YOUR TASK
Since the pictures are not wanted, retype the listing below exactly and without them.

DATA EXTRACT
━━━━━━━━━━━━━━━━━━━━━━━━━━━━━━

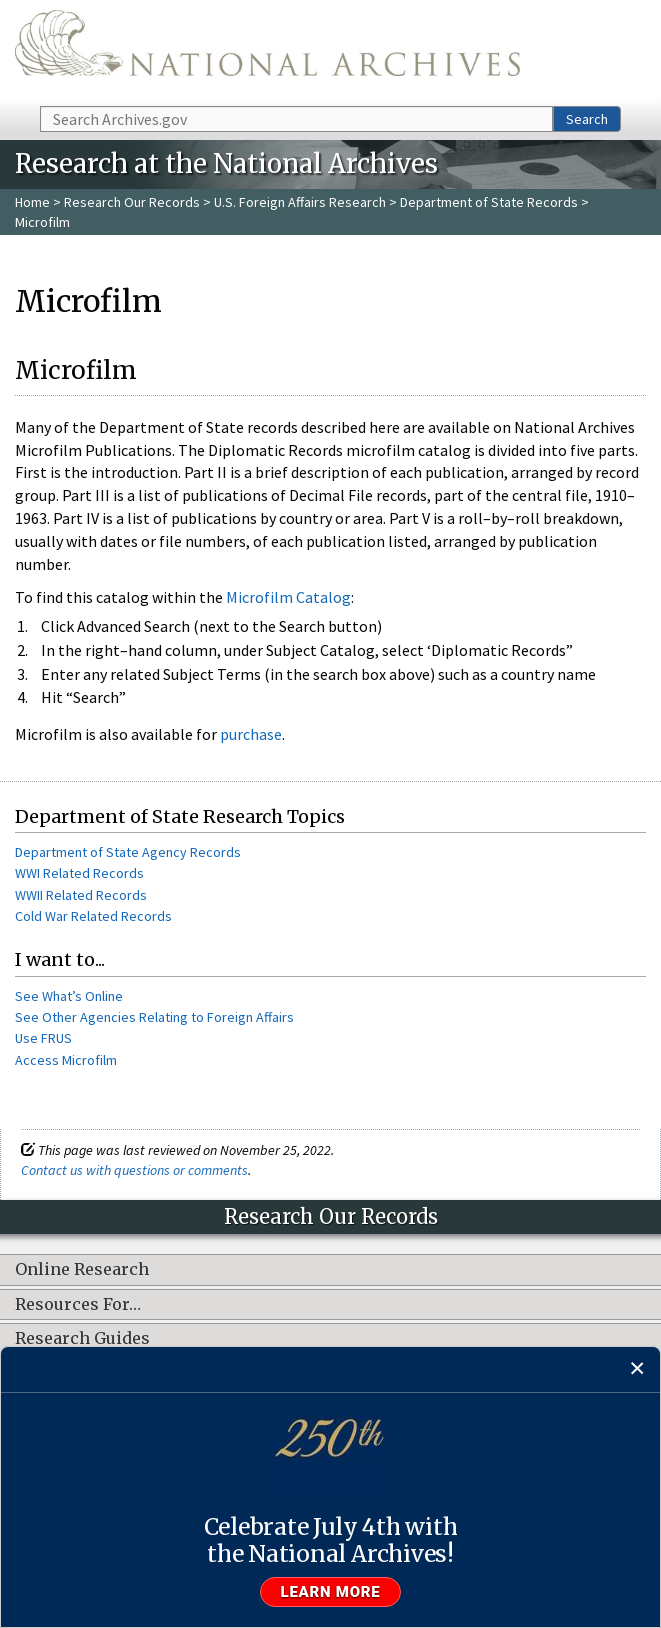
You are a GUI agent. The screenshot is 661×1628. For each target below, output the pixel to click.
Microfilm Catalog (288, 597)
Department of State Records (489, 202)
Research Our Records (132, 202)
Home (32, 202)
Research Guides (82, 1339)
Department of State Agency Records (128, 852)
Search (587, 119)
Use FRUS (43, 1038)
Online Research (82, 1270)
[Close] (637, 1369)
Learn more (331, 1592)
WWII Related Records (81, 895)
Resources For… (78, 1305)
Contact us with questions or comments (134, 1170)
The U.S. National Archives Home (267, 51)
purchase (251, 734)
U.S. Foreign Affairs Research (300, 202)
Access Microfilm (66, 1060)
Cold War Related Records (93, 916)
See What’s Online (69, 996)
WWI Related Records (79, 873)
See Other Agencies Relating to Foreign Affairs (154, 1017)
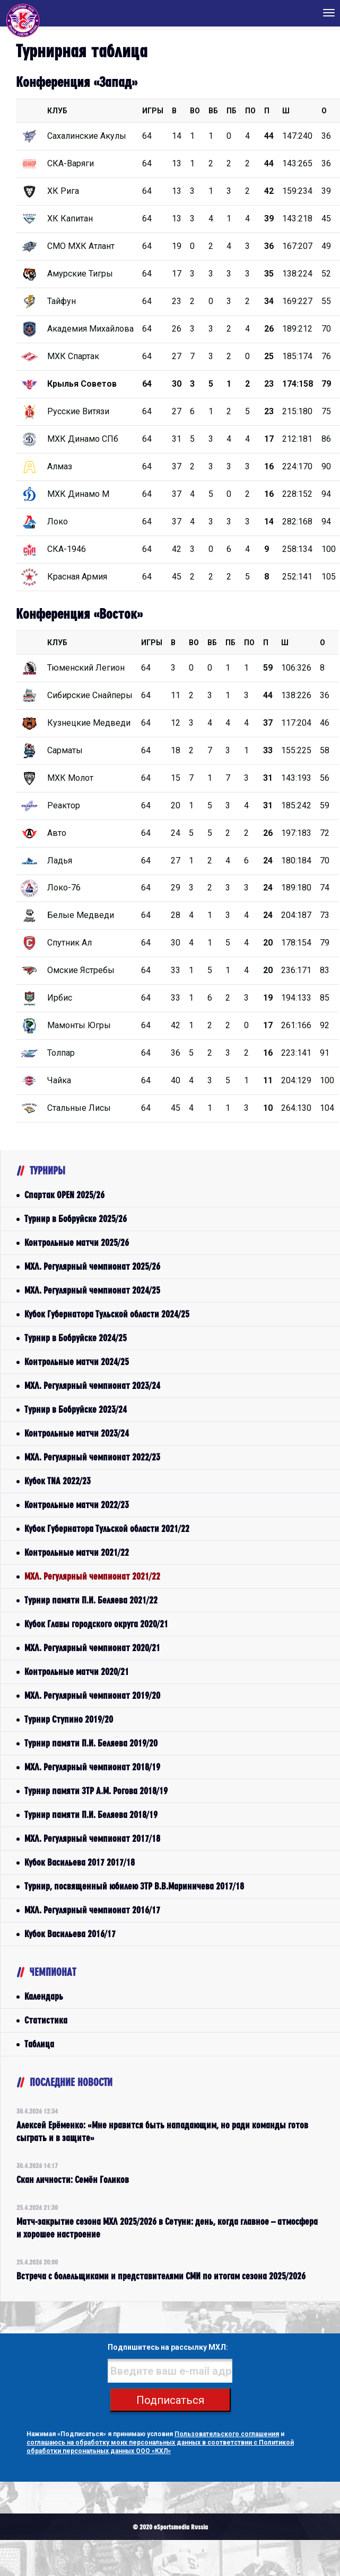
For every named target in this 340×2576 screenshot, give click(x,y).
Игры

━━━━━━━━━━━━━━━━━━━━━━━━━━━━━━

PROBLEM SOLUTION
You are a GUI agent. The screenshot is 661×1628. For each target below, output the pixel to click.
Microfilm Catalog (288, 597)
Department of State Records (489, 202)
Research Our Records (132, 202)
Home (32, 202)
Research Guides (82, 1339)
Department of State Agency Records (128, 852)
Search (587, 119)
Use FRUS (43, 1038)
Online Research (82, 1270)
[Close] (637, 1369)
Learn more (331, 1592)
WWII Related Records (81, 895)
Resources For… (78, 1305)
Contact us with questions or comments (134, 1170)
The U.S. National Archives Home (267, 51)
purchase (251, 734)
U.S. Foreign Affairs Research (300, 202)
Access Microfilm (66, 1060)
Cold War Related Records (93, 916)
See What’s Online (69, 996)
WWI Related Records (79, 873)
See Other Agencies Relating to Foreign Affairs (154, 1017)
For every named target in this 340×2576 screenshot, give click(x,y).
Игры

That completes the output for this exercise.